- **Exercise details**:
Copy out each line of the listing below in which the string "balance" occurs.
- Opening Delimiter -
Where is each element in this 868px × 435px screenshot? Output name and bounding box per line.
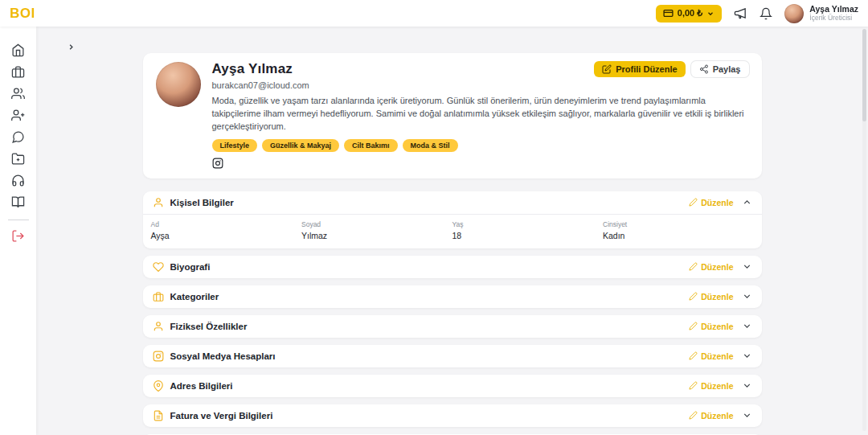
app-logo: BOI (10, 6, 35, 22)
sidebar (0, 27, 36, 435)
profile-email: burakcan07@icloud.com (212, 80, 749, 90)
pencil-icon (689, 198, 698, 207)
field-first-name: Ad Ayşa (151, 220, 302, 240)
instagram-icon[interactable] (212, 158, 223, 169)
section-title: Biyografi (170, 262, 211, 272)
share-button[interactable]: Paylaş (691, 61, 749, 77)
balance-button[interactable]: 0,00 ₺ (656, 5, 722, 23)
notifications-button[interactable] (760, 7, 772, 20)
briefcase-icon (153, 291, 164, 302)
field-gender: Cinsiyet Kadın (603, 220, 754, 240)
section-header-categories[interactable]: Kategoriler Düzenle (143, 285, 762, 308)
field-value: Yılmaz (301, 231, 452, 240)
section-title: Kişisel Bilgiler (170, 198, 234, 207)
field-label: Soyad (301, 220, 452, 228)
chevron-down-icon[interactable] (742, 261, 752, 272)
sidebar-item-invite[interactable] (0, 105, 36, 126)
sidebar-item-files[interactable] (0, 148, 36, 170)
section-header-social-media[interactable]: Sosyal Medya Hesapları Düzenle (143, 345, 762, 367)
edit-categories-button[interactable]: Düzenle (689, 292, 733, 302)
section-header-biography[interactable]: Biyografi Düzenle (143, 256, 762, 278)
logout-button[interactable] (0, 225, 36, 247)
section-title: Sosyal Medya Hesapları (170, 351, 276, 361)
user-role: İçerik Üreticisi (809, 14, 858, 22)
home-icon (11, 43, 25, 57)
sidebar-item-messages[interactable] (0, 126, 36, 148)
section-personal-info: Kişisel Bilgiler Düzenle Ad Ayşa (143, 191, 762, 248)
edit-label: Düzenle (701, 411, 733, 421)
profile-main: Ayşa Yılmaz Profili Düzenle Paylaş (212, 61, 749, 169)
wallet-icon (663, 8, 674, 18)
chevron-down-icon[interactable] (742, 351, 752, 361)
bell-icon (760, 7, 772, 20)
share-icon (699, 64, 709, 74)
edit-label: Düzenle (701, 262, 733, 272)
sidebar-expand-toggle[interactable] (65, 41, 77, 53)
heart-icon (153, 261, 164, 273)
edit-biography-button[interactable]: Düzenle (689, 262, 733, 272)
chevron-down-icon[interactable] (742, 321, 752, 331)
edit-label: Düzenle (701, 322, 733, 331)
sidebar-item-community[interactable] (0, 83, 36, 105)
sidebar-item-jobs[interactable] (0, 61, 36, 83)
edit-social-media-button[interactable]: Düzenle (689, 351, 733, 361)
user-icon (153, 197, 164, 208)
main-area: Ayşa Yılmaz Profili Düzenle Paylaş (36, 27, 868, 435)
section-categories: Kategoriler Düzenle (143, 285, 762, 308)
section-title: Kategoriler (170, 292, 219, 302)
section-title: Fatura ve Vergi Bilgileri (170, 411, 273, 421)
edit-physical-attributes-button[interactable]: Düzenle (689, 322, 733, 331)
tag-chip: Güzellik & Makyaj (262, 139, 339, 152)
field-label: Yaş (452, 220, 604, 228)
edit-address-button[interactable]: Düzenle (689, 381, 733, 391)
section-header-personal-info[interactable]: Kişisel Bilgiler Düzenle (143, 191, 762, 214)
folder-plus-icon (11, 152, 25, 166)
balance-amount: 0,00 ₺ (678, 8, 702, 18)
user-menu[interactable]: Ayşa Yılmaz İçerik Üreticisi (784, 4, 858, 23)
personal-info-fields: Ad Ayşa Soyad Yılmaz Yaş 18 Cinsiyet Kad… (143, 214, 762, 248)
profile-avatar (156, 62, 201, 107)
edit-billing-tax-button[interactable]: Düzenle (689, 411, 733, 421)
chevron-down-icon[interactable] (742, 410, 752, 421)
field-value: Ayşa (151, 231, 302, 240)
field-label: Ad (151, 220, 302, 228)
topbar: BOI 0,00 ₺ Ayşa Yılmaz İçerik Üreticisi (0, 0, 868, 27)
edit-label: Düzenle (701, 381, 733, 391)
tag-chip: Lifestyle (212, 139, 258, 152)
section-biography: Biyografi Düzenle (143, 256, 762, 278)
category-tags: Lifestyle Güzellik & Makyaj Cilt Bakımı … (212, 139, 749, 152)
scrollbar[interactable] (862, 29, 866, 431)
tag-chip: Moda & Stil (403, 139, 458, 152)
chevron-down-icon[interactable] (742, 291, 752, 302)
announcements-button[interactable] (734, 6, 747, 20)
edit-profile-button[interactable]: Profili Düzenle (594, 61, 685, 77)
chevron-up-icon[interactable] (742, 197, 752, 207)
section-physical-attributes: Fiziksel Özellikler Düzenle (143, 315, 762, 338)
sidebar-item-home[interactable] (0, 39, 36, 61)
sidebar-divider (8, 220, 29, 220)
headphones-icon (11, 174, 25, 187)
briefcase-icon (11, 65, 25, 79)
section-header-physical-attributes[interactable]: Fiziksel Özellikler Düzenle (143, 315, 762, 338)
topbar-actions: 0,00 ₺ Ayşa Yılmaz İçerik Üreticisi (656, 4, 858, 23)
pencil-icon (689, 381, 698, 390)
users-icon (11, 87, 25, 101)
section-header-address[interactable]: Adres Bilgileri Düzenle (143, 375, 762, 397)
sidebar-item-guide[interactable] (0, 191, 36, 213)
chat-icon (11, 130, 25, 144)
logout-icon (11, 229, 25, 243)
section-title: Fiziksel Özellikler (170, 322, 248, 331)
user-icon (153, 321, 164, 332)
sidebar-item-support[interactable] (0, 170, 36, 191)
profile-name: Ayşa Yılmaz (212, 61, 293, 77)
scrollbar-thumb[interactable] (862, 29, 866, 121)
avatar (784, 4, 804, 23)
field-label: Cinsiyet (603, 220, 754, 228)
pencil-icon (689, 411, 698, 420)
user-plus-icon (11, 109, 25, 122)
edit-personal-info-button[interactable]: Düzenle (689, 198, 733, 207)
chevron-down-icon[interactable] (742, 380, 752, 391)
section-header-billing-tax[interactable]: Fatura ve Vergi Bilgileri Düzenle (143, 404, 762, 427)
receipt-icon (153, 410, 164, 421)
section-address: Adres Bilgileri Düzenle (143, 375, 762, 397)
- Closing Delimiter -
- Opening Delimiter -
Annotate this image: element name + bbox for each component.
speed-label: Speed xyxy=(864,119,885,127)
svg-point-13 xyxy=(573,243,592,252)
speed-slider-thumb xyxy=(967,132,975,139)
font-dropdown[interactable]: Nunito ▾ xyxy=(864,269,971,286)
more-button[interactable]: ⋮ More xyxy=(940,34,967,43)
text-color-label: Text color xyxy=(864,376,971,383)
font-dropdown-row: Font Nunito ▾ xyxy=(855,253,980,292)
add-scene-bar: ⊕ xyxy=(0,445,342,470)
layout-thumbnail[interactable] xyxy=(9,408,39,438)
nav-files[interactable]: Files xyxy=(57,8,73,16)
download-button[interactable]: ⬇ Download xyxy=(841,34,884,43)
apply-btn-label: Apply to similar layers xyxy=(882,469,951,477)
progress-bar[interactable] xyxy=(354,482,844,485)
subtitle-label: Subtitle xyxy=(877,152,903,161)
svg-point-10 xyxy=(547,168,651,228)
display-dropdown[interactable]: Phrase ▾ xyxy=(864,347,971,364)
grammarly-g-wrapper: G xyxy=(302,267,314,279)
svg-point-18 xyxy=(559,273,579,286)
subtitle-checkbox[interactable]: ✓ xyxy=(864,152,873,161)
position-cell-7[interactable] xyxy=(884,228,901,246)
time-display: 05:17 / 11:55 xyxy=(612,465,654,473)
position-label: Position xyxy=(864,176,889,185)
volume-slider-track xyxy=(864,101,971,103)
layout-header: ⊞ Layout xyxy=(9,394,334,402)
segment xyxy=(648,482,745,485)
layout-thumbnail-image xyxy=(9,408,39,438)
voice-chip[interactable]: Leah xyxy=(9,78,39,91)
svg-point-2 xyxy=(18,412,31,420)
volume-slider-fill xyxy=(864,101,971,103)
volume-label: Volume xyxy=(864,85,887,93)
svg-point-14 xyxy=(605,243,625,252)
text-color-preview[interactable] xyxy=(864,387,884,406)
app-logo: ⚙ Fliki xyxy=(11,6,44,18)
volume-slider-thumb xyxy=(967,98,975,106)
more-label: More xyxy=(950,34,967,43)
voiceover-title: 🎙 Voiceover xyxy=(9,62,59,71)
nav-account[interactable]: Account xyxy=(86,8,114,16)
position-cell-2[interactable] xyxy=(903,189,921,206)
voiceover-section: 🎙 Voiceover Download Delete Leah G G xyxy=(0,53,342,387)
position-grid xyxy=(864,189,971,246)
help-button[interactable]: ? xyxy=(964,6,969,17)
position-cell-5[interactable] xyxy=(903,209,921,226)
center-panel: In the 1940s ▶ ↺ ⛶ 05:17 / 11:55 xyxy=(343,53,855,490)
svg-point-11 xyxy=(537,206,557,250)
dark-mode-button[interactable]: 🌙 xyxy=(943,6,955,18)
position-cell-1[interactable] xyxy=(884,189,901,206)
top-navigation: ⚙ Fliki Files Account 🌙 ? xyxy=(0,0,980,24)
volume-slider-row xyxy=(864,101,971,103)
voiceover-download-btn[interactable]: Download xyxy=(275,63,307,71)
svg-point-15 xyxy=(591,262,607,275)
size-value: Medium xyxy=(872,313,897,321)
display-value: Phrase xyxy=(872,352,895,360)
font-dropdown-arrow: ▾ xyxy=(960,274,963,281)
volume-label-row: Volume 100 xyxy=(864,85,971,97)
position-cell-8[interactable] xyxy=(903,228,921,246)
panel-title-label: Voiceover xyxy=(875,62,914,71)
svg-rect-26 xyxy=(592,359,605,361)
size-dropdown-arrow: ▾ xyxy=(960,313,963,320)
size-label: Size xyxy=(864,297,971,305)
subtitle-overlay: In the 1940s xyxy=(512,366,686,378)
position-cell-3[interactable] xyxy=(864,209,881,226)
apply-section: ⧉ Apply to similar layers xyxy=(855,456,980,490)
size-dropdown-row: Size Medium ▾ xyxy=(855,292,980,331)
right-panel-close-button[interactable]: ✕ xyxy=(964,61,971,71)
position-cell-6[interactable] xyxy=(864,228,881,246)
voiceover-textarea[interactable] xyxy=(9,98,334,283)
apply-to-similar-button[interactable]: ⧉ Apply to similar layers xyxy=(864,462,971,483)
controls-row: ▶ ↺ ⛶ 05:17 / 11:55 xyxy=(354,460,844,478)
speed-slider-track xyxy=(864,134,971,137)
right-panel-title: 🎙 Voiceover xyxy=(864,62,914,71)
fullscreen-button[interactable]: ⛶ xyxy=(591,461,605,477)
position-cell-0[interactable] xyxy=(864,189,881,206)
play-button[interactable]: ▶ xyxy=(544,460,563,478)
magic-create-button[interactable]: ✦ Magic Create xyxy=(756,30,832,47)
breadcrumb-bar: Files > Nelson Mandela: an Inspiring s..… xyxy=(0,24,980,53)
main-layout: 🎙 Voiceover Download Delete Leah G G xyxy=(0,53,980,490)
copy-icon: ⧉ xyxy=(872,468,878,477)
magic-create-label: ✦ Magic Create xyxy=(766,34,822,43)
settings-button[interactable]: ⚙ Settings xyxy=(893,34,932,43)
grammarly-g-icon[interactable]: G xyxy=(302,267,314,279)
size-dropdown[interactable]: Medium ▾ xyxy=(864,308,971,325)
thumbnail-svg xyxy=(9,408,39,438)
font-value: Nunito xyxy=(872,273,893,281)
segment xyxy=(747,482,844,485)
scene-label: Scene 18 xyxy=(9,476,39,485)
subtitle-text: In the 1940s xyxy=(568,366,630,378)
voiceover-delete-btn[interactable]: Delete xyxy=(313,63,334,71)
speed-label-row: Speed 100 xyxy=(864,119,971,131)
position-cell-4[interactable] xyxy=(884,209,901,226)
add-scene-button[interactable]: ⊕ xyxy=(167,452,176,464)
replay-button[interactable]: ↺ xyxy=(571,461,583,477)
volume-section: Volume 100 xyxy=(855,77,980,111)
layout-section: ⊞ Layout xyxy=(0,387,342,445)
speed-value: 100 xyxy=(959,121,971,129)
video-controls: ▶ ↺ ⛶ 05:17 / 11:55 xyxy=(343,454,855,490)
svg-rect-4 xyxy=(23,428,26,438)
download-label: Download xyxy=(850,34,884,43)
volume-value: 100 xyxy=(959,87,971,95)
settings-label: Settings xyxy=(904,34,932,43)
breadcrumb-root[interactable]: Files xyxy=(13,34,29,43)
- Closing Delimiter -
- **Answer section**:
balance-button[interactable]: 0,00 ₺ (656, 5, 722, 23)
balance-amount: 0,00 ₺ (678, 8, 702, 18)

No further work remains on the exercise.